[Stored data entries]
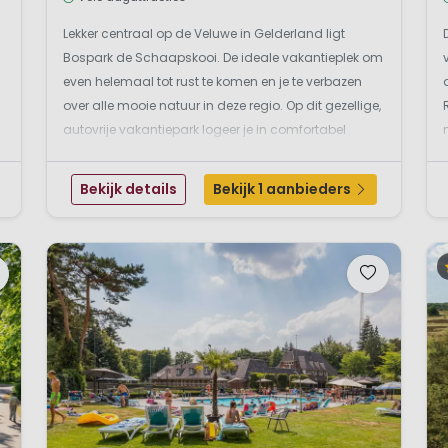
Lekker centraal op de Veluwe in Gelderland ligt
Bospark de Schaapskooi. De ideale vakantieplek om
even helemaal tot rust te komen en je te verbazen
over alle mooie natuur in deze regio. Op dit gezellige,
autovrije vakantiepark logeer je in comfortabel
ingericht chalets of vakantiebungalows. Volop actie
maar ook lekker relaxenOp het park liggen ver...
Bekijk details
Bekijk 1 aanbieders
o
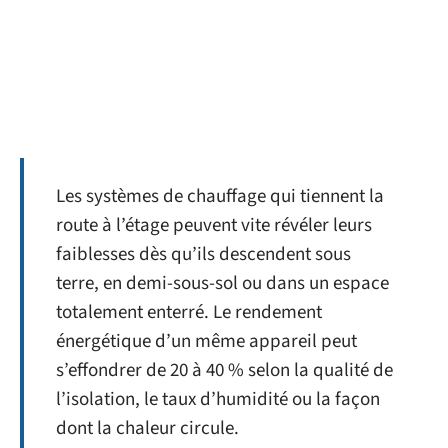
Les systèmes de chauffage qui tiennent la
route à l’étage peuvent vite révéler leurs
faiblesses dès qu’ils descendent sous
terre, en demi-sous-sol ou dans un espace
totalement enterré. Le rendement
énergétique d’un même appareil peut
s’effondrer de 20 à 40 % selon la qualité de
l’isolation, le taux d’humidité ou la façon
dont la chaleur circule.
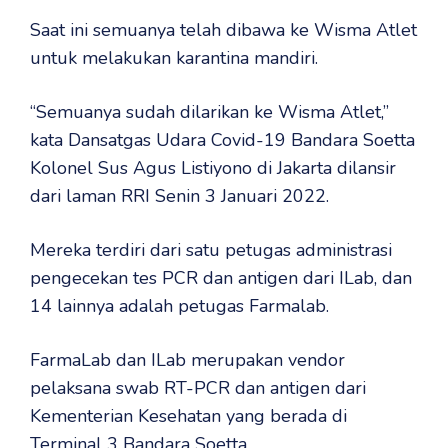
Saat ini semuanya telah dibawa ke Wisma Atlet
untuk melakukan karantina mandiri.
“Semuanya sudah dilarikan ke Wisma Atlet,”
kata Dansatgas Udara Covid-19 Bandara Soetta
Kolonel Sus Agus Listiyono di Jakarta dilansir
dari laman RRI Senin 3 Januari 2022.
Mereka terdiri dari satu petugas administrasi
pengecekan tes PCR dan antigen dari ILab, dan
14 lainnya adalah petugas Farmalab.
FarmaLab dan ILab merupakan vendor
pelaksana swab RT-PCR dan antigen dari
Kementerian Kesehatan yang berada di
Terminal 3 Bandara Soetta.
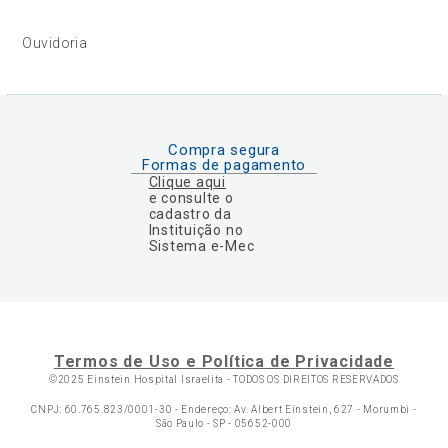
Ouvidoria
Compra segura
Formas de pagamento
Clique aqui
e consulte o
cadastro da
Instituição no
Sistema e-Mec
Termos de Uso e Política de Privacidade
©2025 Einstein Hospital Israelita -
TODOS OS DIREITOS RESERVADOS
CNPJ: 60.765.823/0001-30 - Endereço: Av. Albert Einstein, 627 - Morumbi -
São Paulo - SP - 05652-000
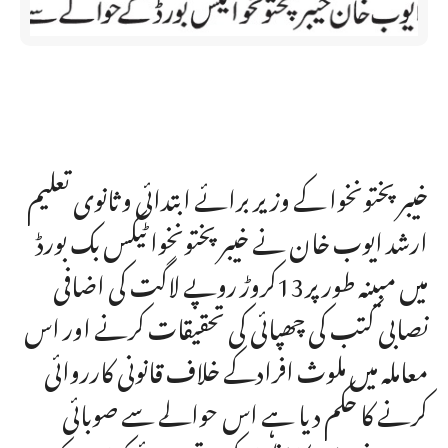
خیبر پختونخوا کے وزیر برائے ابتدائی و ثانوی تعلیم
ارشد ایوب خان نے خیبر پختونخوا ٹیکس بک بورڈ
میں مبینہ طور پر13کروڑ روپے لاگت کی اضافی
نصابی کتب کی چھپائی کی تحقیقات کرنے اور اس
معاملہ میں ملوث افرادکے خلاف قانونی کارروائی
کرنے کا حکم دیا ہے اس حوالے سے صوبائی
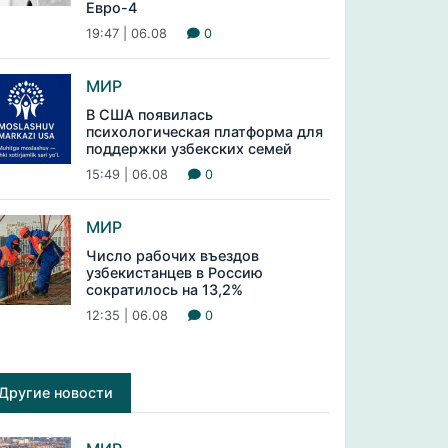
Евро-4
19:47 | 06.08
0
МИР
В США появилась
психологическая платформа для
поддержки узбекских семей
15:49 | 06.08
0
МИР
Число рабочих въездов
узбекистанцев в Россию
сократилось на 13,2%
12:35 | 06.08
0
Другие новости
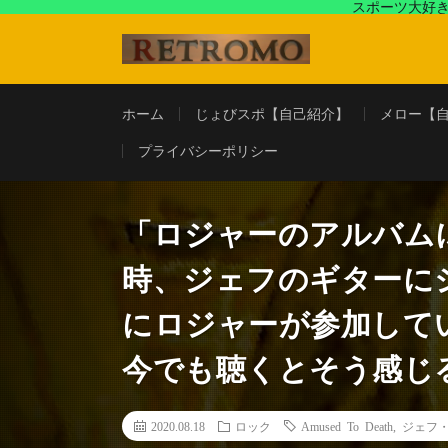
スポーツ大好き
アラフォースポーツ馬鹿『じょびスポ』と60’s〜80's
ホーム
じょびスポ【自己紹介】
メロー【
プライバシーポリシー
「ロジャーのアルバム
時、ジェフのギターに
にロジャーが参加し
今でも聴くとそう感じ
2020.08.18
ロック
Amused To Death
,
ジェフ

▸ WHAT YOU HAVE TO DO: Go through the data above and return each line containing the string "Einstein".

▸ RESPONSE:
©2025 Einstein Hospital Israelita -
CNPJ: 60.765.823/0001-30 - Endereço: Av. Albert Einstein, 627 - Morumbi -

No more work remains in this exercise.